Virginia’s Consumer Data Protection Act (CDPA) was signed into law on March 2 and will become effective as of January 1, 2023. It aims to regulate the processing and sale of Virginians’ personal data by borrowing some aspects from Europe’s General Data Protection Regulation (GDPR) and some from the California Consumer Privacy Act (CCPA).
As a result of this law, VA residents will have increased rights over their data, including:
- Right of Access – data subjects may request a copy of their personal data held by businesses
- Right to Rectification – data subjects may request that businesses correct inaccuracies in their personal data
- Right to Erasure – data subjects may request that businesses delete all copies of their personal data
- Right to Opt-Out – data subjects may stop businesses from doing further processing of their personal data for targeted advertising, sales of personal data, or profiling
- Right to Data Portability – data subjects may request a copy of their personal data in a format they can reuse for their own purpose
Who will the CPDA apply to?
The CPDA will apply to some businesses that process the personal data of VA residents, depending on the scale of their operations and how much revenue is generated from the sale of personal data.

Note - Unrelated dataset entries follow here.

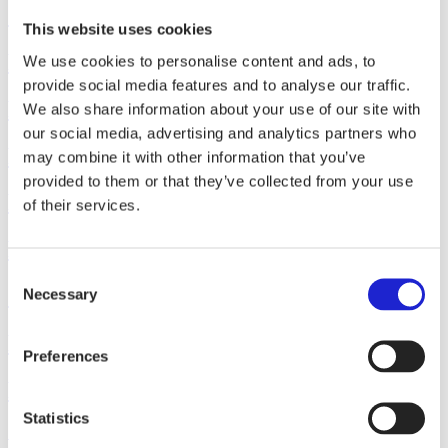
Sidoste Oy
This website uses cookies
Pure Waste Textiles Oy
We use cookies to personalise content and ads, to
provide social media features and to analyse our traffic.
Ruskovilla Oy
We also share information about your use of our site with
our social media, advertising and analytics partners who
Rockseri Oy
may combine it with other information that you’ve
provided to them or that they’ve collected from your use
Reima Europe Oy
of their services.
Pyka Oy
Consent
Suomen Laatuhaalarit
Necessary
Selection
Pomppa Oy
Preferences
Pikkupuoti Raittinen Oy
Statistics
Posts
1
2
3
4
…
13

Carveouts are in place for organizations and data already subject to existing federal data protection regulations such as the Gramm-Leach-Bliley Act (GLBA), Health Insurance Portability and Accountability Act (HIPAA), and Family Educational Rights and Privacy Act (FERPA). Processing of personal data for employment reasons is also exempt from this law.
What do I have to do?
If you are an in-scope business, you’ll need to be compliant with CDPA by January 1, 2023, or risk civil penalties of up to $7,500 per violation. The requirements of the CDPA are broad.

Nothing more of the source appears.